(WORK INSTRUCTIONS) Please copy every record below exactly, leaving out the pictures.

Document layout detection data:

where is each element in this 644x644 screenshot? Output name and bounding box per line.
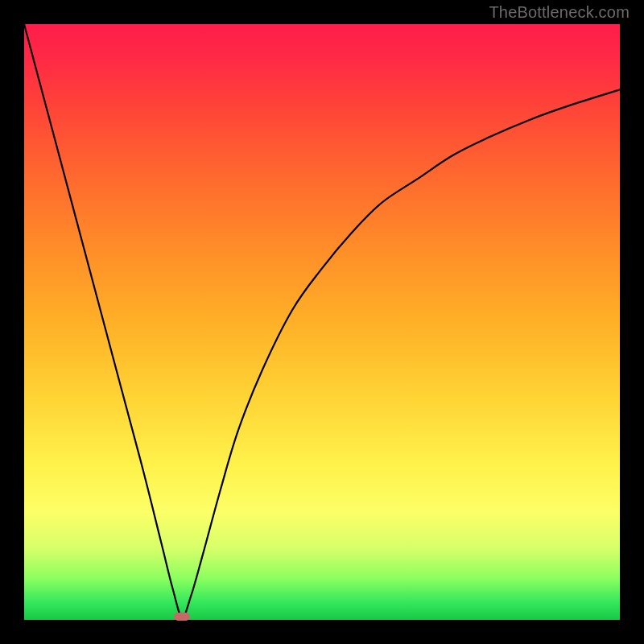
watermark-text: TheBottleneck.com: [489, 3, 630, 22]
chart-frame: TheBottleneck.com: [0, 0, 644, 644]
curve-svg: [24, 24, 620, 620]
bottleneck-curve: [24, 24, 620, 617]
optimal-marker: [174, 613, 190, 621]
plot-area: [24, 24, 620, 620]
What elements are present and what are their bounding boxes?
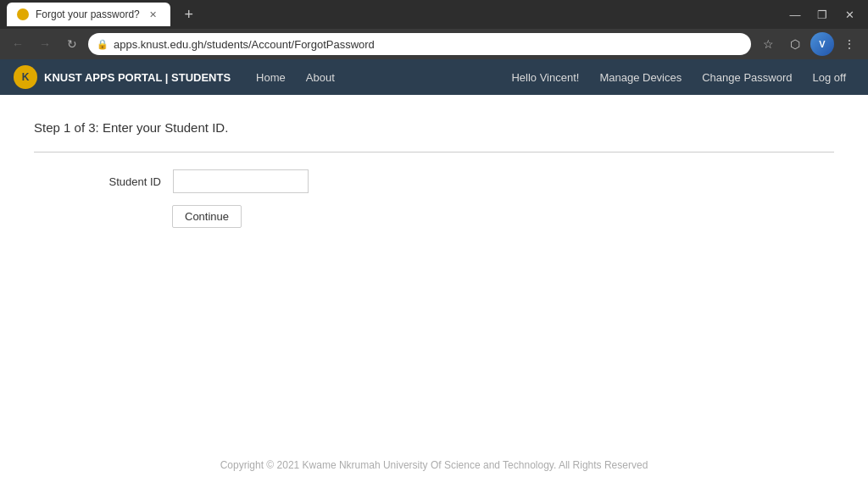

(RESPONSE TO THE TASK)
where is each element in this 644x644 screenshot? Output name and bounding box per line.
watermark-text: TheBottleneck.com: [489, 3, 630, 22]
chart-frame: TheBottleneck.com: [0, 0, 644, 644]
curve-svg: [24, 24, 620, 620]
bottleneck-curve: [24, 24, 620, 617]
optimal-marker: [174, 613, 190, 621]
plot-area: [24, 24, 620, 620]
What elements are present and what are their bounding boxes?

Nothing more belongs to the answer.